# Performance issue when opening DOCX Word Doc with Excel Links



## galmcrantz (Aug 3, 2010)

Question: Has Microsoft missed the boat or is there a config setting that can prevent Word from needlessly opening Excel repeatedly (upon initial open of a DOCX Word doc) when pre-existing links should NOT be updated. The behavior is good using 2003 formats (DOC & XLS), but varies significantly (~100:1 range in performance) depending on the test scenario (see below) using DOCX with XLSX.

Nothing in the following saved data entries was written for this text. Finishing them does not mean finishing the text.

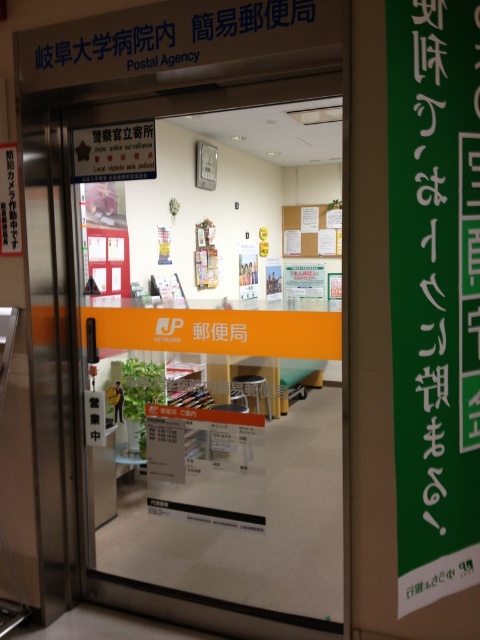 Question: Is transparent glass door at center bigger than green paper at center?

Choices:
 (A) no
 (B) yes

Answer: (B)

Question: Does transparent glass door at center appear on the right side of green paper at center?

Choices:
 (A) no
 (B) yes

Answer: (B)

Question: Which object appears farthest from the camera in this image?

Choices:
 (A) transparent glass door at center
 (B) green paper at center

Answer: (A)

Question: Can you confirm if transparent glass door at center is bigger than green paper at center?

Choices:
 (A) no
 (B) yes

Answer: (B)

Question: Which point is closer to the camera?

Choices:
 (A) green paper at center
 (B) transparent glass door at center

Answer: (A) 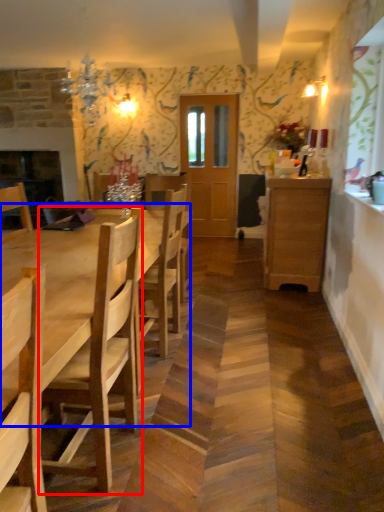 Question: Which of the following is the farthest to the observer, chair (highlighted by a red box) or kitchen & dining room table (highlighted by a blue box)?

Choices:
 (A) chair
 (B) kitchen & dining room table

Answer: (A) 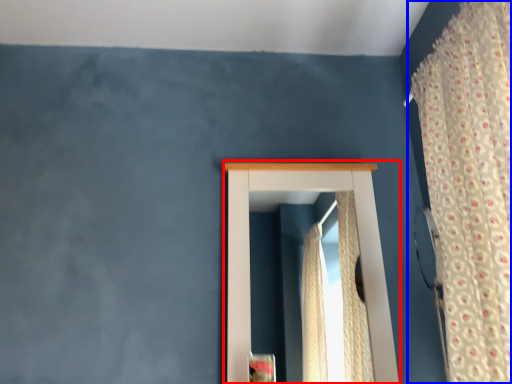 Question: Among these objects, which one is nearest to the camera, window (highlighted by a red box) or curtain (highlighted by a blue box)?

Choices:
 (A) window
 (B) curtain

Answer: (B) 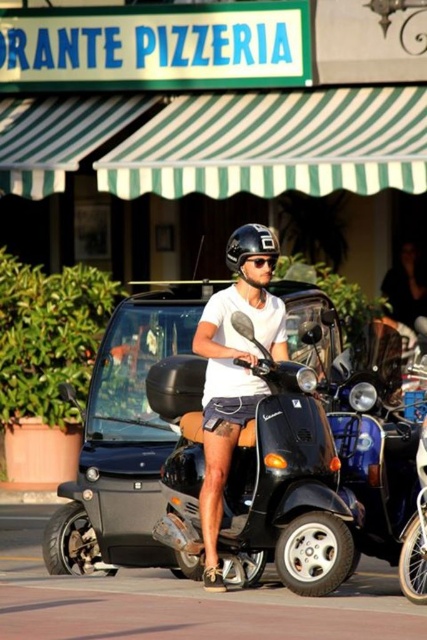 Question: Which point is farther to the camera?

Choices:
 (A) black matte helmet at center
 (B) matte white helmet at center
 (C) black matte scooter at center

Answer: (A)

Question: Considering the real-world distances, which object is closest to the black matte scooter at center?

Choices:
 (A) shiny black scooter at center
 (B) matte white helmet at center

Answer: (B)

Question: Which of the following is the closest to the observer?

Choices:
 (A) black matte scooter at center
 (B) matte white helmet at center
 (C) shiny black scooter at center

Answer: (B)

Question: Does black matte scooter at center have a smaller size compared to shiny black scooter at center?

Choices:
 (A) no
 (B) yes

Answer: (B)

Question: Is shiny black scooter at center thinner than matte white helmet at center?

Choices:
 (A) no
 (B) yes

Answer: (A)

Question: Can you confirm if black matte scooter at center is smaller than shiny black scooter at center?

Choices:
 (A) yes
 (B) no

Answer: (A) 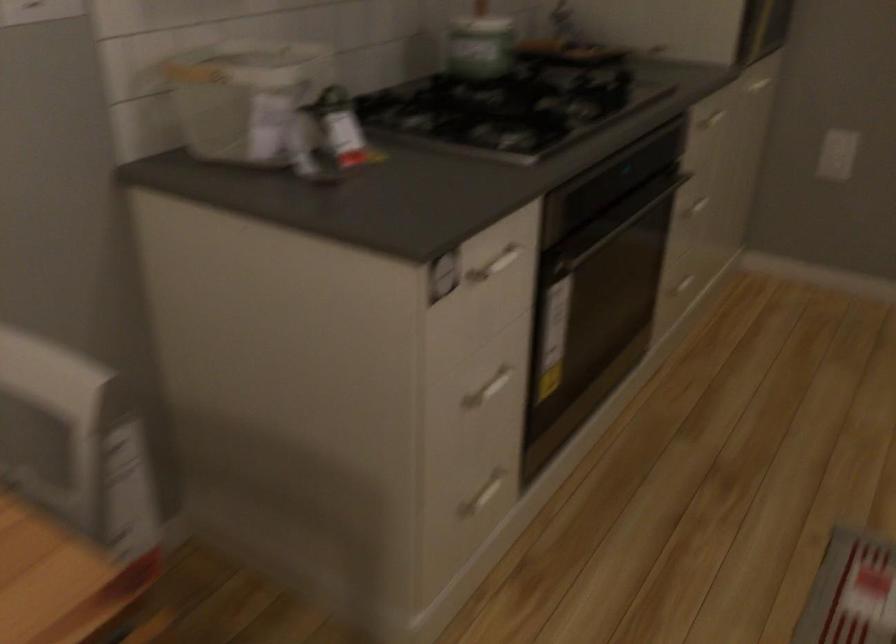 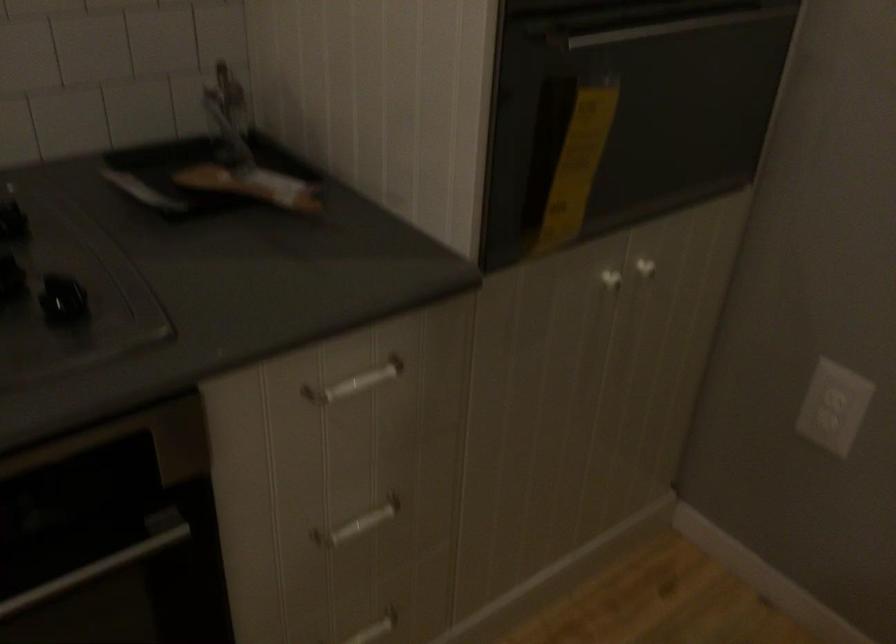 In the second image, find the point that corresponds to point (685, 286) in the first image.

(374, 629) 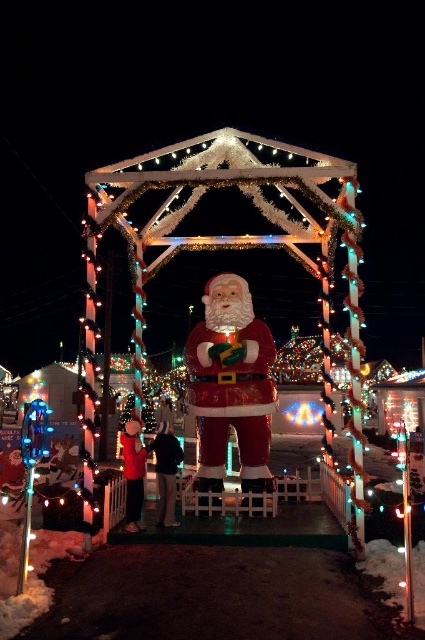 Question: Is shiny plastic santa at center above red glossy santa claus at center?

Choices:
 (A) yes
 (B) no

Answer: (A)

Question: Which of the following is the farthest from the observer?

Choices:
 (A) (201, 440)
 (B) (291, 230)

Answer: (B)

Question: Can you confirm if shiny plastic santa at center is positioned to the left of red glossy santa claus at center?

Choices:
 (A) no
 (B) yes

Answer: (B)

Question: Which object is farther from the camera taking this photo?

Choices:
 (A) red glossy santa claus at center
 (B) shiny plastic santa at center

Answer: (A)

Question: From the image, what is the correct spatial relationship of shiny plastic santa at center in relation to red glossy santa claus at center?

Choices:
 (A) below
 (B) above

Answer: (B)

We can't move our environment to the new XML formats until we can find a fix. We were led to believe Microsoft knew this to be a bug in Office 2007, but it has NOT been corrected in Office 2010. Omitting a detailed explanation for why we need to do this, here's our test scenarios:

Currently testing Office 2010 Pro Trial version on WIN XP SP3. (We have found similar results using Office 2007 with Win7 or XP).
Word Option Deselected/DISABLED: "Update Automatic Links at Open"
The Word Doc contains 100 linked Excel tables and is 130K in size (DOCX). 
Each link points to the same 10x10 cell range in one Excel Workbook located in same directory as the Word Doc, although other tests using separate directories produced similar results. 
The Excel Links were inserted into Word via Paste Special/Paste Link/MS Excel Worksheet Object.
The workbook (XLSX) is 15K in size.
All Links are set for "Manual" update, our testing showed no difference if links are set to "Auto". 
Again, Word is set to NOT update Automatic links when the document is opened. 
Results shown below are for local hard drive test. 
Network response times are slightly greater on 100mb LAN 
Word is completely restarted prior to each test to make sure there's no application caching involved.
LOCAL DRIVE RESPONSE TIMES TO OPEN THE WORD DOC in DOCX format:
1. Open the Word Doc from Word with Excel closed
175 seconds (Excel appears to be opened and closed once per link)

2. Open the Word Doc from Word with Excel open & workbook closed 
33 seconds (Excel appears to be accessed once per link)

3. Open the Word Doc from Word with the linked workbook already open
7 seconds (Excel appears to be accessed once per link)

4. Rename Excel XLSX workbook so that Word can't find it.
Then open Doc the from Word. 
1-2 seconds (Excel does not appear to be invoked)

5. Repeat ALL of the above scenarios 1-4 using DOC and XLS files
These files are created with "Save AS" option based on original 
test files and then re-pasting the links.
1-2 seconds (Excel does not appear to be invoked)

Summary 

Using DOCX/XLSX, if Word can't find the linked spreadsheet it gives up and performs nicely. Otherwise, Word performs needless, time-consuming access to Excel, and in the worst case, opens and closes Excel repeatedly in the background.

Testing with DOC/XLS formats gives good performance across all scenarios.


----------



## helmbrecbe15 (Jul 23, 2012)

Ran into the same issue today.  I had the same facts and circumstances, auto update was not enabled and I selected no when going into the word document.

Found a workaround by leaving the excel file as xlsx then saving the docx back to doc.  The links stayed in tact and the needless "cycling" in and out of excel went away.


----------